In a report looking at the most popular sponsored influencers on Instagram, Cristiano Ronaldo (@cristiano) ranks second in the amount of millions of likes and comments that his Instagram posts generate. With 142 million followers and 4.22 million likes and comments generated, Ronaldo’s user engagement sets him apart as a top-tier influencer.
Despite being under close watch, an athlete’s social influence is no longer strictly tied to their success in sports. Increasingly, an athlete’s engagement, attitude toward fans, and social relevance are upping their value in the eyes of fans, consumers, and brands.
The combination of athletes and social media has created personal broadcast platforms for many of today’s top sports’ stars. In kind, many athlete influencers have used the opportunity to speak out about the issues that are important to them.
Four-time Olympic gold medalist and Grand Slam record holder, Serena Williams, has been publicly vocal about issues around race and police violence. In an interview last year, the tennis champion talked about the importance of making one’s voice heard: “I think having that opportunity and that platform that we have, to be able to say things that we feel and speak up for social issues or things that aren’t right, or things that are right, good things and bad things, I think is really important.”

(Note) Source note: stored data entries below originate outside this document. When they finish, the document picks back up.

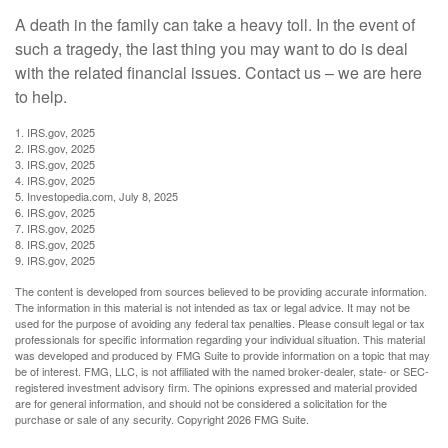
A death in the family can take a heavy toll. In the event of
such a tragedy, the last thing you may want to do is deal
with the related financial issues. Contact us – we are here
to help.
1. IRS.gov, 2025
2. IRS.gov, 2025
3. IRS.gov, 2025
4. IRS.gov, 2025
5. Investopedia.com, July 8, 2025
6. IRS.gov, 2025
7. IRS.gov, 2025
8. IRS.gov, 2025
9. IRS.gov, 2025
The content is developed from sources believed to be providing accurate information.
The information in this material is not intended as tax or legal advice. It may not be
used for the purpose of avoiding any federal tax penalties. Please consult legal or tax
professionals for specific information regarding your individual situation. This material
was developed and produced by FMG Suite to provide information on a topic that may
be of interest. FMG, LLC, is not affiliated with the named broker-dealer, state- or SEC-
registered investment advisory firm. The opinions expressed and material provided
are for general information, and should not be considered a solicitation for the
purchase or sale of any security. Copyright
2026 FMG Suite.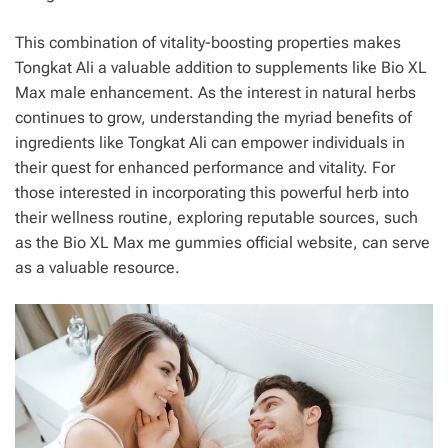
This combination of vitality-boosting properties makes
Tongkat Ali a valuable addition to supplements like Bio XL
Max male enhancement. As the interest in natural herbs
continues to grow, understanding the myriad benefits of
ingredients like Tongkat Ali can empower individuals in
their quest for enhanced performance and vitality. For
those interested in incorporating this powerful herb into
their wellness routine, exploring reputable sources, such
as the Bio XL Max me gummies official website, can serve
as a valuable resource.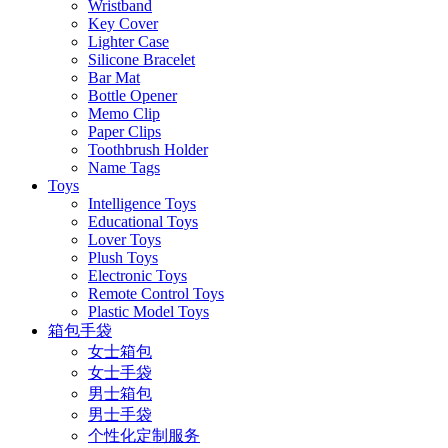
Wristband
Key Cover
Lighter Case
Silicone Bracelet
Bar Mat
Bottle Opener
Memo Clip
Paper Clips
Toothbrush Holder
Name Tags
Toys
Intelligence Toys
Educational Toys
Lover Toys
Plush Toys
Electronic Toys
Remote Control Toys
Plastic Model Toys
箱包手袋
女士箱包
女士手袋
男士箱包
男士手袋
个性化定制服务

Two-time Olympic gold medalist, four-time NBA MVP, actor, and philanthropist, LeBron James, has used his social media presence to speak on the topics he cares about, as well. The basketball phenom has also expressed political criticism, which has set off a barrage of online responses from athletes, politicians, journalists, and fans.

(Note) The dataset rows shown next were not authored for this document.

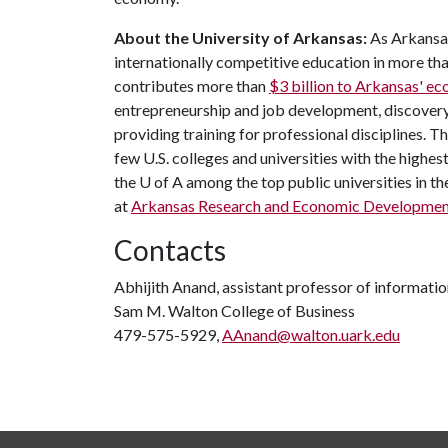
About the University of Arkansas:
As Arkansas
internationally competitive education in more t
contributes more than
$3 billion to Arkansas' e
entrepreneurship and job development, discovery 
providing training for professional disciplines. T
few U.S. colleges and universities with the highest
the
U of A
among the top public universities in th
at
Arkansas Research and Economic Developme
Contacts
Abhijith Anand, assistant professor of informati
Sam M. Walton College of Business
479-575-5929,
AAnand@walton.uark.edu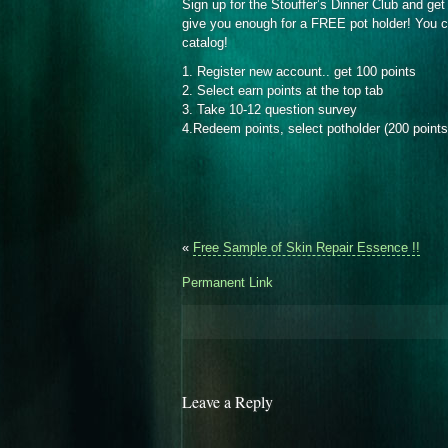
Sign up for the Stouffer’s Dinner Club and get 
give you enough for a FREE pot holder! You ca
catalog!
1. Register new account.. get 100 points
2. Select earn points at the top tab
3. Take 10-12 question survey
4.Redeem points, select potholder (200 points
«
Free Sample of Skin Repair Essence !!
Permanent Link
Leave a Reply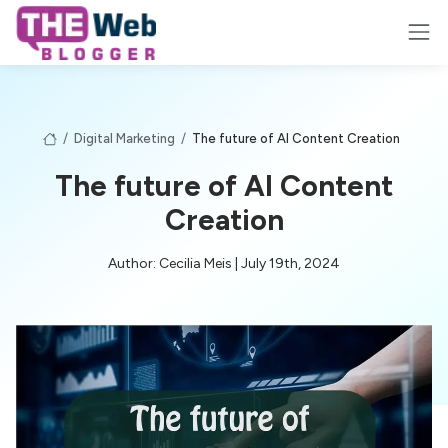
/
Digital Marketing
/
The future of AI Content Creation
The future of AI Content
Creation
Author: Cecilia Meis | July 19th, 2024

In 2016, the U.S. Women’s National Soccer Team leveraged social media to raise awareness around equal pay with their #EqualPlayEqualPay campaign, while NFL free agent quarterback, Colin Kaepernick, has become the face of today’s athlete protests for declining to stand during the national anthem.

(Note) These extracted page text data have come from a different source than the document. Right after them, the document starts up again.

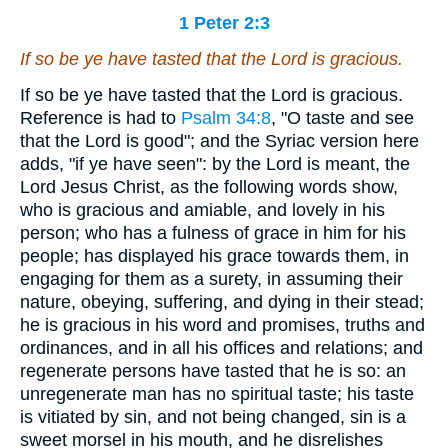
1 Peter 2:3
If so be ye have tasted that the Lord
is
gracious.
If so be ye have tasted that the Lord is gracious.
Reference is had to
Psalm 34:8
, "O taste and see
that the Lord is good"; and the Syriac version here
adds, "if ye have seen": by the Lord is meant, the
Lord Jesus Christ, as the following words show,
who is gracious and amiable, and lovely in his
person; who has a fulness of grace in him for his
people; has displayed his grace towards them, in
engaging for them as a surety, in assuming their
nature, obeying, suffering, and dying in their stead;
he is gracious in his word and promises, truths and
ordinances, and in all his offices and relations; and
regenerate persons have tasted that he is so: an
unregenerate man has no spiritual taste; his taste
is vitiated by sin, and not being changed, sin is a
sweet morsel in his mouth, and he disrelishes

While protests and boycotts followed the Kaepernick ad, Nike is pleased with the overall response, touting higher revenue and record engagement. Still, brands piggybacking off of social action by athlete influencers has drawn in its own ire. Last month, comedian and talk show host, Jim Jeffries, blasted companies for what he dubbed, “pretend wokeness.”
Over the years, athletes have demonstrated their talent for selling products. In the age of social media, athlete influencers are maturing along with the expanding influencer marketing landscape, becoming more strategic about who they partner with and what they promote. Still, a panel conducted by ExpertVoice found that 54% of respondents were concerned about payments that celebrities, athletes, and influencers received for their recommendations.
Athletes with unsavory online behavior have the power to compromise online sentiment. From poorly produced content to offensive tweets, athlete influencers also have the potential to jeopardize brand safety.
Athletes are more than just players “on the field.” Many are role models, trendsetters, tastemakers, and social influencers. Exposing their authentic selves through social media, athlete influencers have found new ways to engage with people outside of the sporting arena.
Despite the controversies, many athlete influencers resonate with consumers and deliver for brands. Key to creating such buzz relies on factors including budget, marketing goals, brand message and image, and partnering with the right influencers. For companies looking to leverage the power of athlete influencers, a qualified influencer marketing agency can offer insights into the landscape, as well as help craft campaigns from initial concept to final performance reports.